Application and Deployment of Optical Module in Smart Computing Center
Core Application of Optical Module in Smart Computing Center
Application Scenarios and Demand Analysis
Smart Computing Center, with a large-scale GPU cluster as its core, has extremely high requirements for network bandwidth, latency, and reliability, and the optical module, as a core interconnection component, is mainly applied to the following scenarios:
- Server and switch interconnection. Support high-speed data transmission (e.g., NVIDIA DGX H100 cluster connects Quantum-2 switch 800G OSFP 2*DR4/2*VR4 via 400G OSFP DR4/VR4 optical module).
- Inter-switch long-distance interconnection. Such as the use of single-mode optical modules (such as 100m/500m/2km/10km fiber) between data centers to achieve distributed training.
- Storage network and high-speed computing. Support RoCE (RDMA over Converged Ethernet) or InfiniBand (IB) protocols to ensure lossless transmission and low latency (e.g., IB network realizes 200Gbps transmission through QSFP56 HDR optical modules).
Technology Evolution and Mainstream Selection
Rate Upgrade. 800G optical modules (QSFP-DD/OSFP package) gradually become mainstream. 1.6T module demand based on NV GB200 and GB300 servers in the Smart Computing Center began to sprout. 3.2T to CPO (co-packaged optics).
- Packaging Format
QSFP-DD. supports 8x100Gbps, backward compatible with QSFP28/QSFP56, suitable for high-density, low-power scenarios (e.g., Huawei CloudEngine 16800 switches).
OSFP. larger size to support higher power consumption (e.g., NVIDIA Quantum-2 switches with dual-port OSFP modules).
- Technology Route
LPO (Linear Drive Pluggable Optics) technology reduces power consumption by 27% and latency by 17% by removing the DSP chip, making it the preferred choice for smart computing scenarios.
Key Performance Indicators
- Bandwidth and Rate. Single-channel rate upgraded from 25G (NRZ) to 100G/200G (PAM4), supporting multi mode (MMF, short-haul) and single-mode (SMF, long-haul) fibers.
- Latency and Reliability. The bit error rate (BER) should be lower than 1E-12 (RoCEv2 requirement).
- Power consumption and heat dissipation.The power consumption of 800G module is about 16-20W (OSFP), liquid cooling technology can reduce the temperature by 15℃, and it needs to be adapted to rack cooling design.

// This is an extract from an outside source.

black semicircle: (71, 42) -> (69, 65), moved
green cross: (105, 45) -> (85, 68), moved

Optical Module Deployment Considerations
Selection and Compatibility
rate matching. Optical module rate should be the same as the equipment port (such as switch port for 800G, you need to choose 800G module, NIC side port for 400G to connect the switch single port is also 400G), to avoid speed reduction or alarm.

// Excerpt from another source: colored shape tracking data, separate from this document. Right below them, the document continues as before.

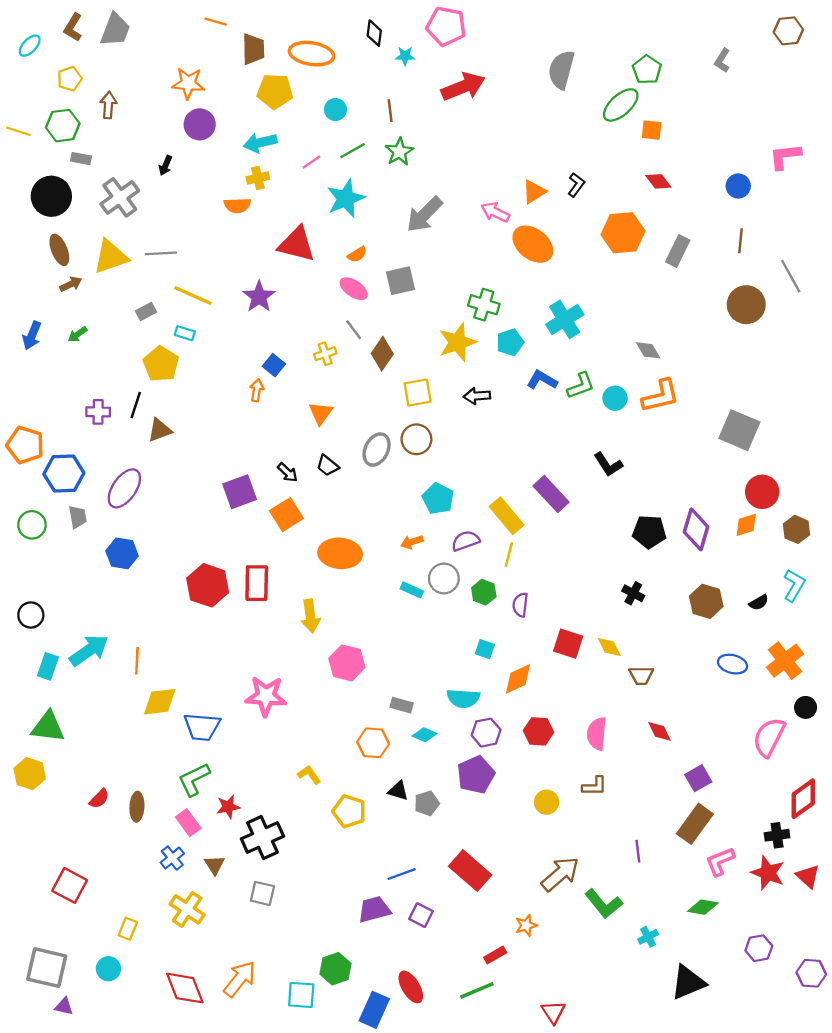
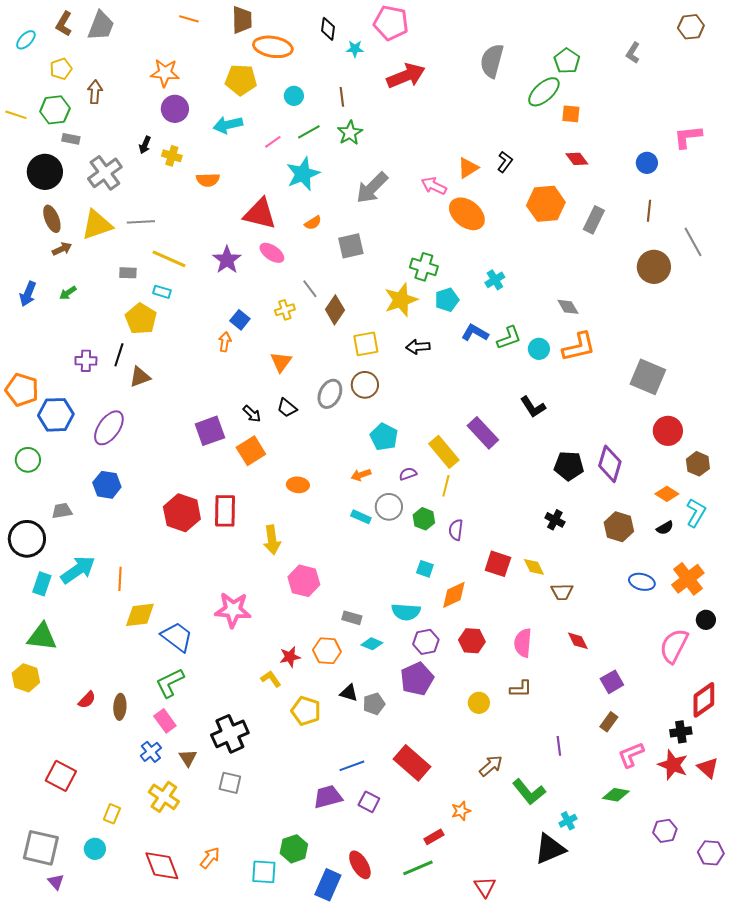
brown trapezoid: (253, 49) -> (242, 20), moved
yellow cross: (258, 178) -> (172, 156), moved, turned 30
pink ellipse: (354, 289) -> (272, 253), moved
gray rectangle: (146, 311) -> (128, 273), turned 30
cyan cross: (565, 319) -> (495, 280), size x0.6
gray trapezoid: (78, 517) -> (62, 511), moved, turned -90
orange diamond: (746, 525) -> (667, 494), moved, turned 50
purple semicircle: (466, 541) -> (408, 474), size x0.7
orange ellipse: (340, 553) -> (298, 485), size x0.6
black circle: (31, 615) -> (27, 539), size x1.6
blue trapezoid: (202, 727) -> (177, 637), turned -148
red star: (228, 807) -> (290, 657), moved
brown rectangle: (695, 824) -> (609, 722), size x0.6
brown arrow: (560, 874) -> (491, 766), size x0.7
orange arrow: (240, 979) -> (210, 858), size x0.7
black triangle: (688, 982) -> (550, 849), moved
purple triangle: (64, 1006) -> (56, 882), turned 36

Encapsulation Compatibility
- In IB networks, NVIDIA Quantum-2 switches require dual-port OSFP modules (OSFP 800G 2*DR4/2*VR4), while ConnectX-7 NICs support OSFP400G DR4/VR4 or QSFP112 DR4/VR4.
- In RoCE networks, Huawei CloudEngine Huawei CloudEngine switches adapted with QSFP-DD 800G modules in RoCE networks need to verify interoperability with NVIDIA ConnectX NICs.
Protocols and Standards
- IB networks need to follow IBTA standards, and modules need to pass interoperability tests.
- RoCE networks rely on PFC (Priority Flow Control) and ECN (Explicit Congestion Notification), and optical modules need to support the IEEE 802.3ck standard.
Signal Integrity and Link Optimization
Optical Power and Loss
- Multimode fiber (MMF, 850nm) is suitable for short distances within 100m (e.g., OSFP SR8 module).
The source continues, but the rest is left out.